*What the task requires*.
Line by line, give the data again exactly as it appears, but without pictures.

==*==

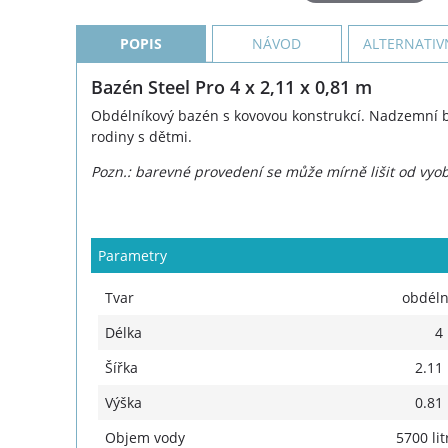
POPIS
NÁVOD
ALTERNATIV
Bazén Steel Pro 4 x 2,11 x 0,81 m
Obdélníkový bazén s kovovou konstrukcí. Nadzemní b
rodiny s dětmi.
Pozn.: barevné provedení se může mírně lišit od vyob
Parametry
Tvar
obdéln
Délka
4
Šířka
2.11
Výška
0.81
Objem vody
5700 lit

==*==

*Task answer*.
POPIS
NÁVOD
ALTERNATIV
Bazén Steel Pro 4 x 2,11 x 0,81 m
Obdélníkový bazén s kovovou konstrukcí. Nadzemní b
rodiny s dětmi.
Pozn.: barevné provedení se může mírně lišit od vyob
Parametry
Tvar
obdéln
Délka
4
Šířka
2.11
Výška
0.81
Objem vody
5700 lit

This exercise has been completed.